Moore v. Walker

This is a bill by appellees filed against appellant to enjoin the change in the natural flow of a stream of water coursing the lands of both parties. The bill seeks to enforce the right of the owners, to have water which flows through their land *Page 630 to continue to flow in its accustomed channels, and natural volume and purity.

The rule sought to be invoked has, of course, its limitations or exceptions, in certain cases, which are unnecessary to mention or discuss in this opinion. See Alabama Coast Line Railroad Co. v. Woolfolk, 178 Ala. 193, 59 So. 633; Killian's Case, 175 Ala. 232, 233, 57 So. 825.

One party has no right by ditching or otherwise to cause water to flow on the lands of another which in the absence of such device would flow in a different direction. Lindsey v. Southern Railway Co., 149 Ala. 349, 43 So. 139; Central of Georgia Railway Co. v. Windham, 126 Ala. 559, 28 So. 392.

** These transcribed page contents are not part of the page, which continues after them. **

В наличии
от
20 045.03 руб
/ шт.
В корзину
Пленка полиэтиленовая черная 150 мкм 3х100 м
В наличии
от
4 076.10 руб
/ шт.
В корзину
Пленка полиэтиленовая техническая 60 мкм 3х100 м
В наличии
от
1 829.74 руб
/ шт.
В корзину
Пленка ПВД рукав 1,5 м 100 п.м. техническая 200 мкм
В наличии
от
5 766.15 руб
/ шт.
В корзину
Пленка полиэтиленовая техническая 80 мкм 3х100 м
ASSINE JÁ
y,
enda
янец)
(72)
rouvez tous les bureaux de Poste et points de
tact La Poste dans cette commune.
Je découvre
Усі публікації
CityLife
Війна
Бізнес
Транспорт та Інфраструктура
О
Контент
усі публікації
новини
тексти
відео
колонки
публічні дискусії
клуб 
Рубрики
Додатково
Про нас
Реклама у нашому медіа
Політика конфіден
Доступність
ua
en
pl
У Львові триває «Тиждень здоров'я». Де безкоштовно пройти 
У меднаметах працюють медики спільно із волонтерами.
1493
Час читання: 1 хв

The law guards against the diversion of water causing it to flow upon the lands of another without his will and where it did not naturally flow. This is true both as to diversion from running streams and as to diversion of surface water. Lindsey v. Southern Railway Co., 149 Ala. 349, 43 So. 139.

To render a party liable for diverting the flow of water, negligence is not a necessary element to fix liability; the flow of water is governed by well-known laws of nature. A party who cuts ditches or makes waterways on his own land must ascertain whether he will thereby divert the water upon the lands of his neighbor; nor is he excused because it would be diverted only in times of very high water. Lindsey v. Southern Railway Co., 149 Ala. 349, 43 So. 139.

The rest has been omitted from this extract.